N’ayant toujours pas digéré la décision de Nouria Benghebrit de reconduire la commission nationale chargée de la gestion des œuvres sociales du secteur de l’Education nationale, pour une année supplémentaire, les syndicats autonomes prévoient de se réunir dès la reprise des cours la semaine prochaine, pour décider des actions à entreprendre et dire leur mécontentement.

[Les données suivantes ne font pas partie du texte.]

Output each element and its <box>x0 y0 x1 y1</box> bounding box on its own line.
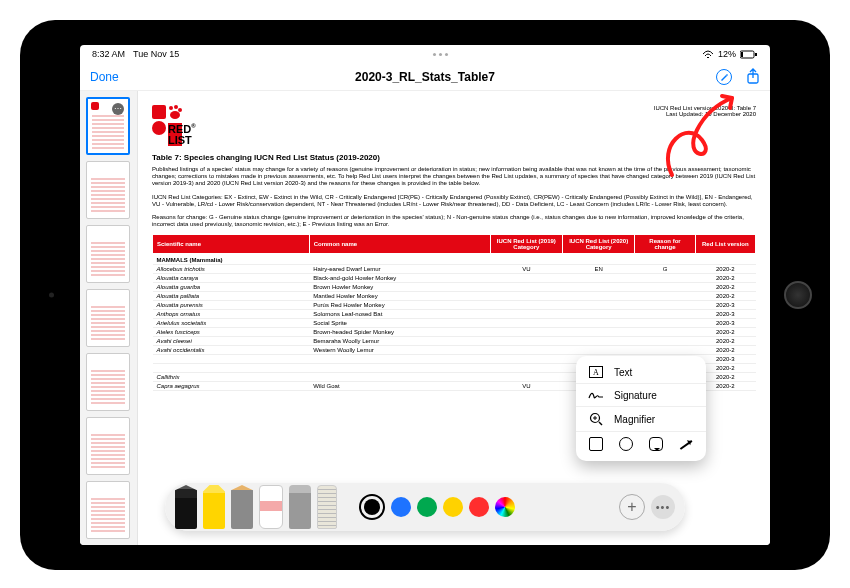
nav-bar: Done 2020-3_RL_Stats_Table7 <box>80 63 770 91</box>
color-blue[interactable] <box>391 497 411 517</box>
redlist-logo: RED®LIST <box>152 105 182 135</box>
screen: 8:32 AM Tue Nov 15 12% Done 2020-3_RL_St… <box>80 45 770 545</box>
page-thumbnail[interactable] <box>86 225 130 283</box>
col-version: Red List version <box>695 235 755 254</box>
svg-point-5 <box>174 105 178 109</box>
page-thumbnail[interactable] <box>86 417 130 475</box>
pencil-tool[interactable] <box>231 485 253 529</box>
table-row: Alouatta purensisPurús Red Howler Monkey… <box>153 301 756 310</box>
pen-tool[interactable] <box>175 485 197 529</box>
svg-text:A: A <box>593 368 599 377</box>
popover-text[interactable]: A Text <box>576 361 706 383</box>
shape-rectangle[interactable] <box>589 437 603 451</box>
page-thumbnail[interactable] <box>86 289 130 347</box>
status-bar: 8:32 AM Tue Nov 15 12% <box>80 45 770 63</box>
wifi-icon <box>702 50 714 59</box>
popover-magnifier[interactable]: Magnifier <box>576 406 706 431</box>
table-row: Alouatta palliataMantled Howler Monkey20… <box>153 292 756 301</box>
popover-shapes <box>576 431 706 456</box>
color-yellow[interactable] <box>443 497 463 517</box>
table-row: Arielulus societatisSocial Sprite2020-3 <box>153 319 756 328</box>
markup-icon[interactable] <box>716 69 732 85</box>
shape-arrow[interactable] <box>679 437 693 451</box>
table-row: Anthops ornatusSolomons Leaf-nosed Bat20… <box>153 310 756 319</box>
ruler-tool[interactable] <box>317 485 337 529</box>
more-button[interactable]: ••• <box>651 495 675 519</box>
document-page[interactable]: RED®LIST IUCN Red List version 2020-3: T… <box>138 91 770 545</box>
categories-para: IUCN Red List Categories: EX - Extinct, … <box>152 194 756 208</box>
svg-point-4 <box>169 106 173 110</box>
col-scientific: Scientific name <box>153 235 310 254</box>
eraser-tool[interactable] <box>259 485 283 529</box>
svg-rect-1 <box>741 52 743 57</box>
done-button[interactable]: Done <box>90 70 119 84</box>
page-thumbnail[interactable] <box>86 481 130 539</box>
magnifier-icon <box>588 412 604 426</box>
lasso-tool[interactable] <box>289 485 311 529</box>
col-reason: Reason for change <box>635 235 695 254</box>
logo-text-list: LIST <box>168 134 192 146</box>
add-button[interactable]: + <box>619 494 645 520</box>
svg-rect-2 <box>755 53 757 56</box>
page-thumbnail[interactable] <box>86 353 130 411</box>
document-title: 2020-3_RL_Stats_Table7 <box>355 70 495 84</box>
table-row: Ateles fuscicepsBrown-headed Spider Monk… <box>153 328 756 337</box>
ipad-frame: 8:32 AM Tue Nov 15 12% Done 2020-3_RL_St… <box>20 20 830 570</box>
reasons-para: Reasons for change: G - Genuine status c… <box>152 214 756 228</box>
markup-toolbar: + ••• <box>165 483 685 531</box>
col-common: Common name <box>309 235 490 254</box>
section-mammals: MAMMALS (Mammalia) <box>153 254 756 265</box>
col-2019: IUCN Red List (2019) Category <box>490 235 562 254</box>
page-thumbnail[interactable]: ⋯ <box>86 97 130 155</box>
share-icon[interactable] <box>746 68 760 86</box>
add-shape-popover: A Text Signature Magnifier <box>576 356 706 461</box>
table-row: Alouatta carayaBlack-and-gold Howler Mon… <box>153 274 756 283</box>
status-time: 8:32 AM <box>92 49 125 59</box>
color-red[interactable] <box>469 497 489 517</box>
camera <box>49 293 54 298</box>
table-row: Alouatta guaribaBrown Howler Monkey2020-… <box>153 283 756 292</box>
popover-signature[interactable]: Signature <box>576 383 706 406</box>
status-date: Tue Nov 15 <box>133 49 179 59</box>
battery-percent: 12% <box>718 49 736 59</box>
text-box-icon: A <box>588 366 604 378</box>
page-thumbnail[interactable] <box>86 161 130 219</box>
svg-point-7 <box>170 111 180 119</box>
table-title: Table 7: Species changing IUCN Red List … <box>152 153 756 162</box>
table-row: Avahi occidentalisWestern Woolly Lemur20… <box>153 346 756 355</box>
shape-speech-bubble[interactable] <box>649 437 663 451</box>
table-row: Avahi cleeseiBemaraha Woolly Lemur2020-2 <box>153 337 756 346</box>
table-row: Allocebus trichotisHairy-eared Dwarf Lem… <box>153 265 756 274</box>
intro-para: Published listings of a species' status … <box>152 166 756 188</box>
battery-icon <box>740 50 758 59</box>
highlighter-tool[interactable] <box>203 485 225 529</box>
color-green[interactable] <box>417 497 437 517</box>
col-2020: IUCN Red List (2020) Category <box>563 235 635 254</box>
shape-circle[interactable] <box>619 437 633 451</box>
version-info: IUCN Red List version 2020-3: Table 7 La… <box>654 105 756 117</box>
home-button[interactable] <box>784 281 812 309</box>
svg-point-6 <box>178 108 182 112</box>
signature-icon <box>588 389 604 401</box>
thumbnail-rail[interactable]: ⋯ <box>80 91 138 545</box>
multitask-dots[interactable] <box>433 53 448 56</box>
color-black-selected[interactable] <box>359 494 385 520</box>
color-picker[interactable] <box>495 497 515 517</box>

«La décision de reconduite de ladite commission n’a pas encore été signée, mais cette dernière continue à travailler normalement. Cela est inadmissible car son mandat a expiré en mai dernier. Elle est dans l’illégalité, d’autant plus que la majorité des syndicats se sont opposés à sa reconduite», a fait savoir Idir Achour, secrétaire général du Conseil des lycées d’Algérie (CLA). «Il est hors de question de se laisser faire. Pour cela, l’ensemble des syndicats qui se sont opposés à cette décision ont décidé de se réunir, la semaine prochaine, pour débattre de la situation et décider ensemble de la meilleure manière de protester», ajoutera-t-il. Sur ce point, le syndicaliste a indiqué que de nombreuses propositions ont déjà été mises sur la table, à l’instar de celle d’une grève générale de l’ensemble des travailleurs du secteur.

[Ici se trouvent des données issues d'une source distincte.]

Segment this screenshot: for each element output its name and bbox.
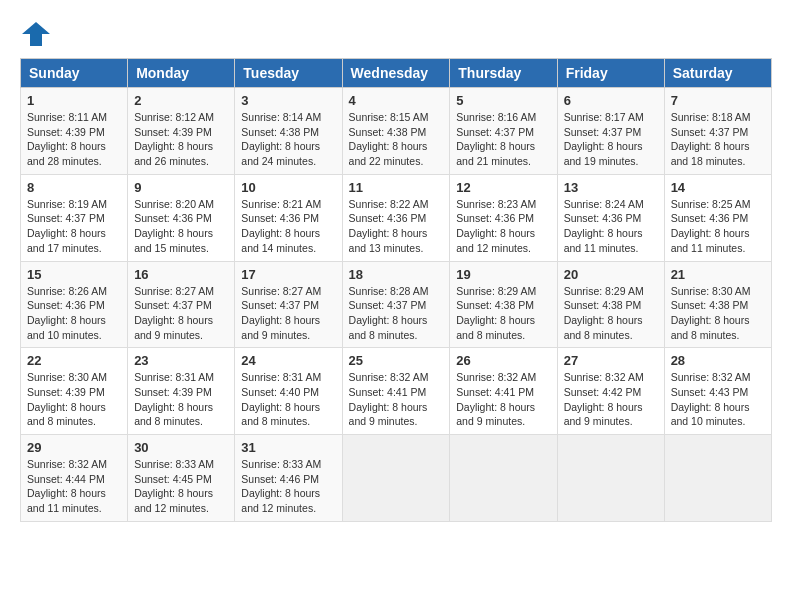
day-detail: Sunrise: 8:29 AM Sunset: 4:38 PM Dayligh… [564,284,658,343]
calendar-cell: 9 Sunrise: 8:20 AM Sunset: 4:36 PM Dayli… [128,174,235,261]
day-number: 14 [671,180,765,195]
svg-marker-0 [22,22,50,46]
calendar-cell: 21 Sunrise: 8:30 AM Sunset: 4:38 PM Dayl… [664,261,771,348]
day-number: 12 [456,180,550,195]
day-detail: Sunrise: 8:18 AM Sunset: 4:37 PM Dayligh… [671,110,765,169]
day-detail: Sunrise: 8:27 AM Sunset: 4:37 PM Dayligh… [241,284,335,343]
day-detail: Sunrise: 8:32 AM Sunset: 4:43 PM Dayligh… [671,370,765,429]
day-detail: Sunrise: 8:31 AM Sunset: 4:39 PM Dayligh… [134,370,228,429]
calendar-cell: 22 Sunrise: 8:30 AM Sunset: 4:39 PM Dayl… [21,348,128,435]
day-number: 6 [564,93,658,108]
calendar-cell: 24 Sunrise: 8:31 AM Sunset: 4:40 PM Dayl… [235,348,342,435]
calendar-week-row: 8 Sunrise: 8:19 AM Sunset: 4:37 PM Dayli… [21,174,772,261]
day-detail: Sunrise: 8:24 AM Sunset: 4:36 PM Dayligh… [564,197,658,256]
calendar-cell: 13 Sunrise: 8:24 AM Sunset: 4:36 PM Dayl… [557,174,664,261]
day-detail: Sunrise: 8:32 AM Sunset: 4:42 PM Dayligh… [564,370,658,429]
day-number: 27 [564,353,658,368]
calendar-header-row: SundayMondayTuesdayWednesdayThursdayFrid… [21,59,772,88]
day-number: 20 [564,267,658,282]
day-number: 10 [241,180,335,195]
calendar-cell: 7 Sunrise: 8:18 AM Sunset: 4:37 PM Dayli… [664,88,771,175]
day-detail: Sunrise: 8:30 AM Sunset: 4:39 PM Dayligh… [27,370,121,429]
calendar-cell: 30 Sunrise: 8:33 AM Sunset: 4:45 PM Dayl… [128,435,235,522]
day-number: 4 [349,93,444,108]
calendar-week-row: 22 Sunrise: 8:30 AM Sunset: 4:39 PM Dayl… [21,348,772,435]
day-number: 7 [671,93,765,108]
day-detail: Sunrise: 8:11 AM Sunset: 4:39 PM Dayligh… [27,110,121,169]
day-detail: Sunrise: 8:33 AM Sunset: 4:46 PM Dayligh… [241,457,335,516]
day-detail: Sunrise: 8:12 AM Sunset: 4:39 PM Dayligh… [134,110,228,169]
calendar-cell: 14 Sunrise: 8:25 AM Sunset: 4:36 PM Dayl… [664,174,771,261]
calendar-cell: 6 Sunrise: 8:17 AM Sunset: 4:37 PM Dayli… [557,88,664,175]
calendar-day-header: Wednesday [342,59,450,88]
calendar-day-header: Sunday [21,59,128,88]
day-detail: Sunrise: 8:14 AM Sunset: 4:38 PM Dayligh… [241,110,335,169]
day-detail: Sunrise: 8:17 AM Sunset: 4:37 PM Dayligh… [564,110,658,169]
calendar-day-header: Thursday [450,59,557,88]
day-detail: Sunrise: 8:19 AM Sunset: 4:37 PM Dayligh… [27,197,121,256]
day-detail: Sunrise: 8:28 AM Sunset: 4:37 PM Dayligh… [349,284,444,343]
calendar-cell: 19 Sunrise: 8:29 AM Sunset: 4:38 PM Dayl… [450,261,557,348]
day-number: 9 [134,180,228,195]
calendar-cell: 20 Sunrise: 8:29 AM Sunset: 4:38 PM Dayl… [557,261,664,348]
day-number: 19 [456,267,550,282]
day-detail: Sunrise: 8:32 AM Sunset: 4:41 PM Dayligh… [349,370,444,429]
day-number: 16 [134,267,228,282]
day-detail: Sunrise: 8:22 AM Sunset: 4:36 PM Dayligh… [349,197,444,256]
calendar-cell [450,435,557,522]
day-number: 29 [27,440,121,455]
day-number: 23 [134,353,228,368]
calendar-cell: 12 Sunrise: 8:23 AM Sunset: 4:36 PM Dayl… [450,174,557,261]
day-detail: Sunrise: 8:25 AM Sunset: 4:36 PM Dayligh… [671,197,765,256]
calendar-cell: 3 Sunrise: 8:14 AM Sunset: 4:38 PM Dayli… [235,88,342,175]
day-detail: Sunrise: 8:32 AM Sunset: 4:44 PM Dayligh… [27,457,121,516]
day-detail: Sunrise: 8:31 AM Sunset: 4:40 PM Dayligh… [241,370,335,429]
calendar-cell [557,435,664,522]
day-number: 1 [27,93,121,108]
day-number: 22 [27,353,121,368]
day-number: 11 [349,180,444,195]
calendar-table: SundayMondayTuesdayWednesdayThursdayFrid… [20,58,772,522]
day-number: 24 [241,353,335,368]
day-number: 3 [241,93,335,108]
day-detail: Sunrise: 8:32 AM Sunset: 4:41 PM Dayligh… [456,370,550,429]
calendar-cell: 28 Sunrise: 8:32 AM Sunset: 4:43 PM Dayl… [664,348,771,435]
calendar-cell: 26 Sunrise: 8:32 AM Sunset: 4:41 PM Dayl… [450,348,557,435]
calendar-cell [664,435,771,522]
day-number: 25 [349,353,444,368]
day-detail: Sunrise: 8:20 AM Sunset: 4:36 PM Dayligh… [134,197,228,256]
day-detail: Sunrise: 8:29 AM Sunset: 4:38 PM Dayligh… [456,284,550,343]
day-number: 17 [241,267,335,282]
calendar-day-header: Saturday [664,59,771,88]
calendar-cell: 23 Sunrise: 8:31 AM Sunset: 4:39 PM Dayl… [128,348,235,435]
day-number: 31 [241,440,335,455]
calendar-week-row: 29 Sunrise: 8:32 AM Sunset: 4:44 PM Dayl… [21,435,772,522]
day-detail: Sunrise: 8:33 AM Sunset: 4:45 PM Dayligh… [134,457,228,516]
logo [20,20,56,48]
calendar-cell: 31 Sunrise: 8:33 AM Sunset: 4:46 PM Dayl… [235,435,342,522]
logo-icon [20,20,52,48]
calendar-cell: 29 Sunrise: 8:32 AM Sunset: 4:44 PM Dayl… [21,435,128,522]
day-number: 2 [134,93,228,108]
calendar-week-row: 1 Sunrise: 8:11 AM Sunset: 4:39 PM Dayli… [21,88,772,175]
calendar-cell: 17 Sunrise: 8:27 AM Sunset: 4:37 PM Dayl… [235,261,342,348]
day-detail: Sunrise: 8:30 AM Sunset: 4:38 PM Dayligh… [671,284,765,343]
calendar-cell [342,435,450,522]
day-detail: Sunrise: 8:23 AM Sunset: 4:36 PM Dayligh… [456,197,550,256]
calendar-cell: 11 Sunrise: 8:22 AM Sunset: 4:36 PM Dayl… [342,174,450,261]
day-detail: Sunrise: 8:16 AM Sunset: 4:37 PM Dayligh… [456,110,550,169]
calendar-week-row: 15 Sunrise: 8:26 AM Sunset: 4:36 PM Dayl… [21,261,772,348]
calendar-day-header: Monday [128,59,235,88]
calendar-cell: 8 Sunrise: 8:19 AM Sunset: 4:37 PM Dayli… [21,174,128,261]
calendar-cell: 4 Sunrise: 8:15 AM Sunset: 4:38 PM Dayli… [342,88,450,175]
day-detail: Sunrise: 8:15 AM Sunset: 4:38 PM Dayligh… [349,110,444,169]
calendar-cell: 27 Sunrise: 8:32 AM Sunset: 4:42 PM Dayl… [557,348,664,435]
calendar-cell: 1 Sunrise: 8:11 AM Sunset: 4:39 PM Dayli… [21,88,128,175]
day-number: 21 [671,267,765,282]
day-number: 13 [564,180,658,195]
day-number: 26 [456,353,550,368]
calendar-cell: 16 Sunrise: 8:27 AM Sunset: 4:37 PM Dayl… [128,261,235,348]
calendar-day-header: Tuesday [235,59,342,88]
calendar-cell: 5 Sunrise: 8:16 AM Sunset: 4:37 PM Dayli… [450,88,557,175]
page-header [20,20,772,48]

«Il s’agit de l’argent des travailleurs qui est géré de manière totalement opaque. C’est inacceptable. Face à l’absence de dialogue, une action sur terrain reste le meilleur moyen de faire bouger les choses», a-t-il estimé.
Alors que le CLA semble opter pour un débrayage, le syndicat nous a indiqué que la proposition de «cadenasser les portes du siège de la Commission nationale des œuvres sociales», a déjà été émise par d’autres syndicats. Cette action, inspirée de la crise de l’APN lorsque les députés ont fermé les portes à l’aide de cadenas, empêchant le président de l’APN d’y accéder, semble faire des émules auprès des syndicats. «Ladite Commission est dans l’illégalité et c’est à nous d’agir. Et s’il faut cadenasser les portes pour empêcher ses membres de poursuivre leurs activités, nous le ferons volontiers, mais cela dépendra du vote des autres syndicats», a fait savoir idir Achour.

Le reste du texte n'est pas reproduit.